#### [WORK ORDER]
Only one stretch of the records below is wanted: the lines from the one holding "Расходные и монтаж" through the one holding "讲座拓宽了同学们的法学国际视野，促". Return it exactly, both ends included.

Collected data
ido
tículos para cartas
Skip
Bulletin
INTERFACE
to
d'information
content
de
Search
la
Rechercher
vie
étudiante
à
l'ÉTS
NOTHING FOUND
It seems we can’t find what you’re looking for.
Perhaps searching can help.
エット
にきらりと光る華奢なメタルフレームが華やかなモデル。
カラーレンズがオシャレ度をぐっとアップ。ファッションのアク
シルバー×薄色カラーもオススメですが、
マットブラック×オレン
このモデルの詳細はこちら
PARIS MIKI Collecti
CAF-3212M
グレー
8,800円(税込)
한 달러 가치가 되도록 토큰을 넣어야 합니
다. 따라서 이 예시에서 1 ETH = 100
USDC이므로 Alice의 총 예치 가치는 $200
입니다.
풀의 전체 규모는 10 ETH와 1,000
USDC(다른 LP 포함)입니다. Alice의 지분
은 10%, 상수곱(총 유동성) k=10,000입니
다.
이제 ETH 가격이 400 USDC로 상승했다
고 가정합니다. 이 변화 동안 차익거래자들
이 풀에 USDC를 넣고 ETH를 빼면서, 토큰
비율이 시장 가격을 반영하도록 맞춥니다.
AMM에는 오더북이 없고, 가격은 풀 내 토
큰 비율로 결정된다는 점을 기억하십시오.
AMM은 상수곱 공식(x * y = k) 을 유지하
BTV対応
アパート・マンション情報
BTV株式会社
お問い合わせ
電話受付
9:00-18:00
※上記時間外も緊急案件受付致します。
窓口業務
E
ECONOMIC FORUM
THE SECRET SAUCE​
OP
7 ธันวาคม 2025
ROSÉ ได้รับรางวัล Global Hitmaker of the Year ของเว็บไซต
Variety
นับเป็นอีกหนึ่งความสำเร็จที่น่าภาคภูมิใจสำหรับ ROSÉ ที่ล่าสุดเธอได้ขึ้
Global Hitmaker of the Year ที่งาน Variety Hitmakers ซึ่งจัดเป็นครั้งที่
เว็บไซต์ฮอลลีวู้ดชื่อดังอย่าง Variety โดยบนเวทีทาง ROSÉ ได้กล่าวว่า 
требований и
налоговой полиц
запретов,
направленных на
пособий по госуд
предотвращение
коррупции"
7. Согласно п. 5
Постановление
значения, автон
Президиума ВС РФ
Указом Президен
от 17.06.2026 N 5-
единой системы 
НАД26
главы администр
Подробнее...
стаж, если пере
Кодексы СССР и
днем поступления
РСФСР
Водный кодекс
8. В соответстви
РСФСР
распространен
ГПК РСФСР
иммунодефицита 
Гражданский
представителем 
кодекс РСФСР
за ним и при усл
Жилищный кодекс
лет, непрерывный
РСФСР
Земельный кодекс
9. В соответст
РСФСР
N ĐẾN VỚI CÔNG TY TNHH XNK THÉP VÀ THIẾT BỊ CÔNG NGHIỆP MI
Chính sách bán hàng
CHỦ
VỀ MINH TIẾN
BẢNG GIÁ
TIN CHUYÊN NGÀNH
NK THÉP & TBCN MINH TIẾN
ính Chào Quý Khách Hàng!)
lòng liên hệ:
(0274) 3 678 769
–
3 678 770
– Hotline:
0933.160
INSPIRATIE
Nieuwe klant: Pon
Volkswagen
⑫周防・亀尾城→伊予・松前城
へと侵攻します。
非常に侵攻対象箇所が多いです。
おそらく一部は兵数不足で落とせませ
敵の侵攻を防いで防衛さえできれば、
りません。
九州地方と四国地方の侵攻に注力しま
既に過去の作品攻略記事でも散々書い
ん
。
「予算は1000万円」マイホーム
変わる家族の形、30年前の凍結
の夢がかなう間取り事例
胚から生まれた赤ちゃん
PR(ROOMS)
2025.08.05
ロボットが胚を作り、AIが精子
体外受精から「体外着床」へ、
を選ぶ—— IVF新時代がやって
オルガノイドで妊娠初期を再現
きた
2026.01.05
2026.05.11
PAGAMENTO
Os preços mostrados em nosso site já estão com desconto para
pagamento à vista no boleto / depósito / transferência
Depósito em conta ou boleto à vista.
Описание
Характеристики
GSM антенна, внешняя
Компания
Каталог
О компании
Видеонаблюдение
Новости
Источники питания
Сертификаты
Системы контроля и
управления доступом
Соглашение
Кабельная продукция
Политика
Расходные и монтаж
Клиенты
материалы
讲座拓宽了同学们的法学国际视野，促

--

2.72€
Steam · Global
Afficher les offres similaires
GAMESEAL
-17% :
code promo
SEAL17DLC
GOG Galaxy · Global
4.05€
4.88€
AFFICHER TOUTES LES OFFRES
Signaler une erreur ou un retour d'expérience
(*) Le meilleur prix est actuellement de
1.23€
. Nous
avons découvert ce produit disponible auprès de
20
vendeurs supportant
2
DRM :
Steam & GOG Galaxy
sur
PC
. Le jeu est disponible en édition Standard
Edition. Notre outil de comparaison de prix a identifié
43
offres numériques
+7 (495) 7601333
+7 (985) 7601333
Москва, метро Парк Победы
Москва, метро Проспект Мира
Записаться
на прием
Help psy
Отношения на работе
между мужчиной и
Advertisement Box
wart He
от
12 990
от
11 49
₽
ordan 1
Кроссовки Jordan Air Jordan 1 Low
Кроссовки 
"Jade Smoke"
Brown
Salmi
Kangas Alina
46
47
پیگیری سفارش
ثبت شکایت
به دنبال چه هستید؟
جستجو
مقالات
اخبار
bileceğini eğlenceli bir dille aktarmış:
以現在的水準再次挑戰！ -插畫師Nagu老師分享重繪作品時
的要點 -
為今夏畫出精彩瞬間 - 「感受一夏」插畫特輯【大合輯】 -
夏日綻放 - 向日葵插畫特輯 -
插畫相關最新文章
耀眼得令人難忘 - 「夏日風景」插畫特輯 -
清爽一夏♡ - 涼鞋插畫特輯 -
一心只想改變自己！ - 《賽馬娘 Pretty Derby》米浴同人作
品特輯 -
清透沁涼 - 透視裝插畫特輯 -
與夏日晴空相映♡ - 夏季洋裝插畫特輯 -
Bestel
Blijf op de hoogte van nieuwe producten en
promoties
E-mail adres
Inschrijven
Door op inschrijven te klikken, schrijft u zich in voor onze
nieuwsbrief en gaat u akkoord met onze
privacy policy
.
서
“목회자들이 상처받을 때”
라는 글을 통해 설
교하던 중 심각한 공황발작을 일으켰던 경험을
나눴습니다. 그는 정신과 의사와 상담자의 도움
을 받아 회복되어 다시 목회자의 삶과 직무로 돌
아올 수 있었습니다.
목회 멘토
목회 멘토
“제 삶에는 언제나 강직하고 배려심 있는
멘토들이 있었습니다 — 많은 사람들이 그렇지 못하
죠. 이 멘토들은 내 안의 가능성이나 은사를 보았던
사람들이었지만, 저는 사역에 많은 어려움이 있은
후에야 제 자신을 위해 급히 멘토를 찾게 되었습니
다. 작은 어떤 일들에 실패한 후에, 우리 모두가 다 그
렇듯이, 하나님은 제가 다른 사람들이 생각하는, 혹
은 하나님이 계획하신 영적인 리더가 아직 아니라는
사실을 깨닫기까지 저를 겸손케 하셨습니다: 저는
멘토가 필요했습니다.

* * *

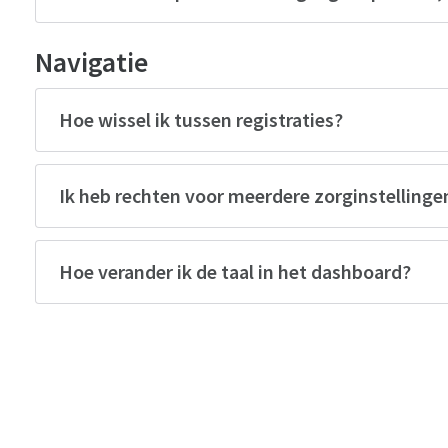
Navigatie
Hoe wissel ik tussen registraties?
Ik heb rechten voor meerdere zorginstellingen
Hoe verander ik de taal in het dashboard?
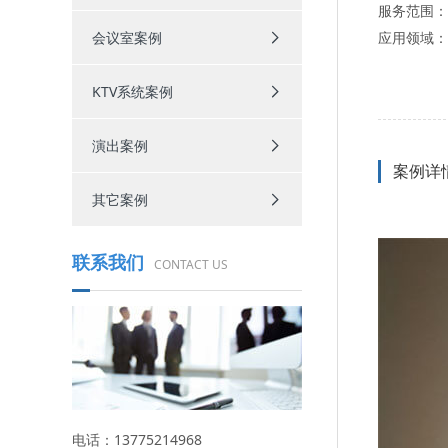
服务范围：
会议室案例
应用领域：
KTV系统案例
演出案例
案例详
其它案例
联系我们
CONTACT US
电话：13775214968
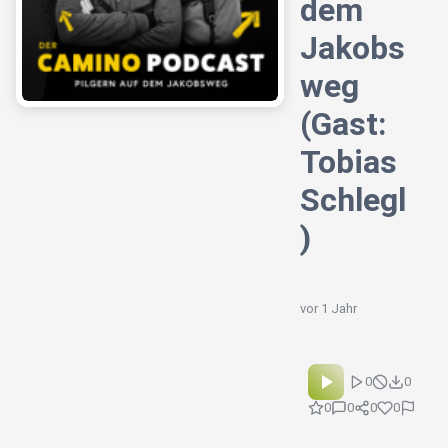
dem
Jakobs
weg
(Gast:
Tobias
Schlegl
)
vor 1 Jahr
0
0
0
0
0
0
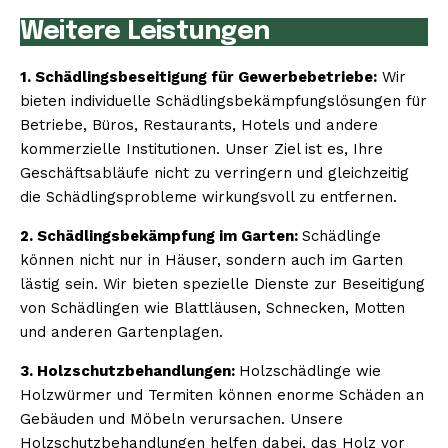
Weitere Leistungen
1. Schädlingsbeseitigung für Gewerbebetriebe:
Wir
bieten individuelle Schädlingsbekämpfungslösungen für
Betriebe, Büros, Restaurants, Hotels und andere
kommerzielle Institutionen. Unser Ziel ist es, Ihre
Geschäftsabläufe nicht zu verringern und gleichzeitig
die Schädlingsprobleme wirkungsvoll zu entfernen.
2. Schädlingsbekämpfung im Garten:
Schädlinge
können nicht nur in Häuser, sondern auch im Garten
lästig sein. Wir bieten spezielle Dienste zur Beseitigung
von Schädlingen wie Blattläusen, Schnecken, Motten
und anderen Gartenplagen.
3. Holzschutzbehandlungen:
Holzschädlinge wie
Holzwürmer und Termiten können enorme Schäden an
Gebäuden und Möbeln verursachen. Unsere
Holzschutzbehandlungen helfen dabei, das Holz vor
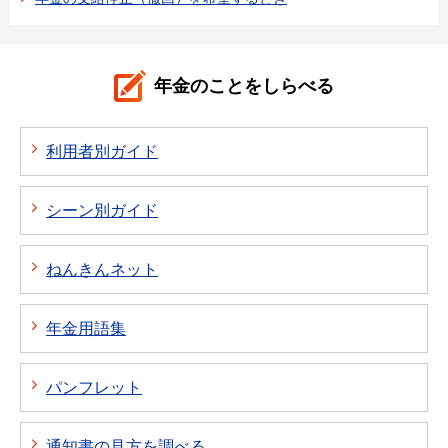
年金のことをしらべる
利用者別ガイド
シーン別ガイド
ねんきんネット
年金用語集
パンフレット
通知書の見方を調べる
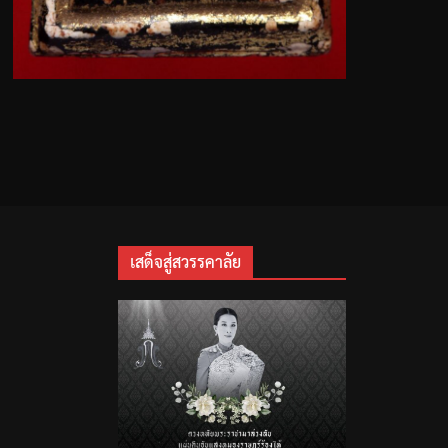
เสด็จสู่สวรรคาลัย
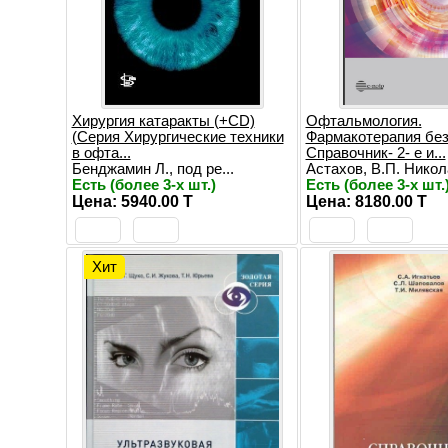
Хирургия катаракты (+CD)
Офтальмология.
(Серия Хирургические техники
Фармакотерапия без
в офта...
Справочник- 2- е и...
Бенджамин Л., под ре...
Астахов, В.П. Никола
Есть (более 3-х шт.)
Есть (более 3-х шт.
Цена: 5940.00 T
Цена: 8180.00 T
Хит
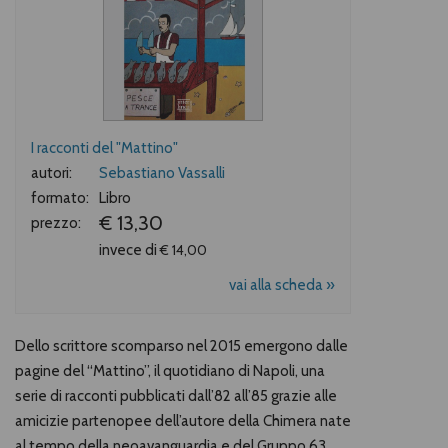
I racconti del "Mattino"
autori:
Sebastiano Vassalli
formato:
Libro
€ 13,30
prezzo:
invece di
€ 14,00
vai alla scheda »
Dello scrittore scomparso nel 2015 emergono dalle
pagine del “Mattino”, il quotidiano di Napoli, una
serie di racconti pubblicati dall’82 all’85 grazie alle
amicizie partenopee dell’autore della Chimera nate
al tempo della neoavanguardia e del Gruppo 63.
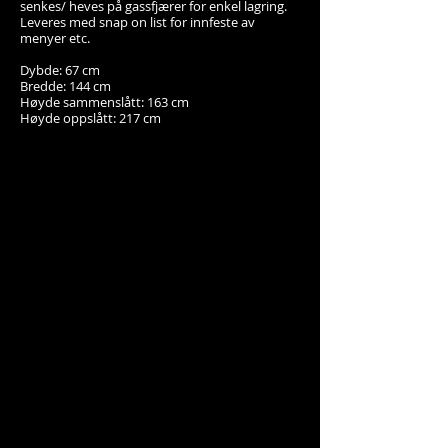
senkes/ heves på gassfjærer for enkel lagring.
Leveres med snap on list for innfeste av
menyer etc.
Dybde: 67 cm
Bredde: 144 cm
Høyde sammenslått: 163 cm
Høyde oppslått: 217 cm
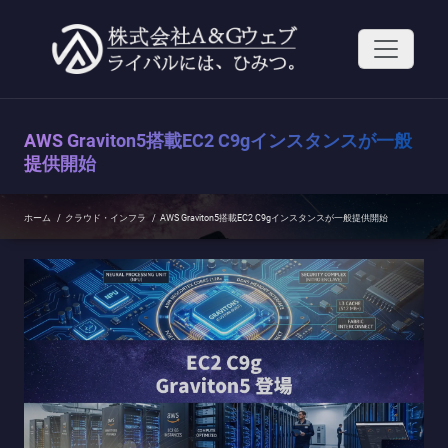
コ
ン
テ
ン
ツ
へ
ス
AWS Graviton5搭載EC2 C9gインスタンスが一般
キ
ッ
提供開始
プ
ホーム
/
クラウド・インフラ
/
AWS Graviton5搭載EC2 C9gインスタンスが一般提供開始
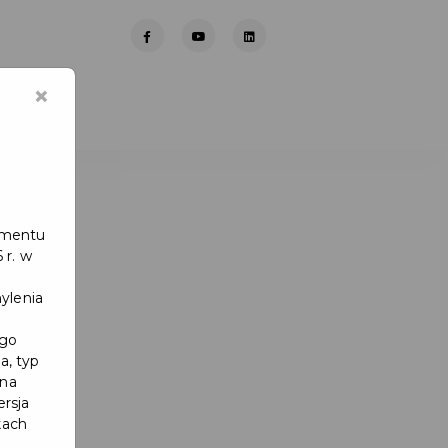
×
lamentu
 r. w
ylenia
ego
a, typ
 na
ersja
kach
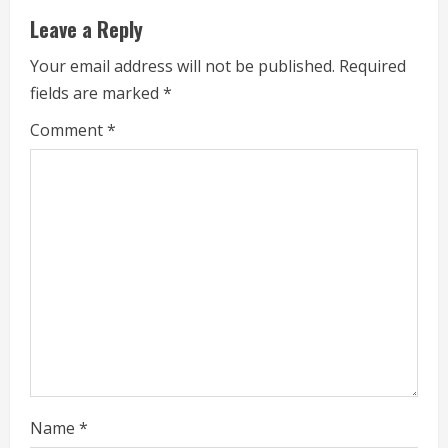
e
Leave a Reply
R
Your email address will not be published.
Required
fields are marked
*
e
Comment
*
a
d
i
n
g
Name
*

#### [TASK SOLUTION]
Расходные и монтаж
Клиенты
материалы
讲座拓宽了同学们的法学国际视野，促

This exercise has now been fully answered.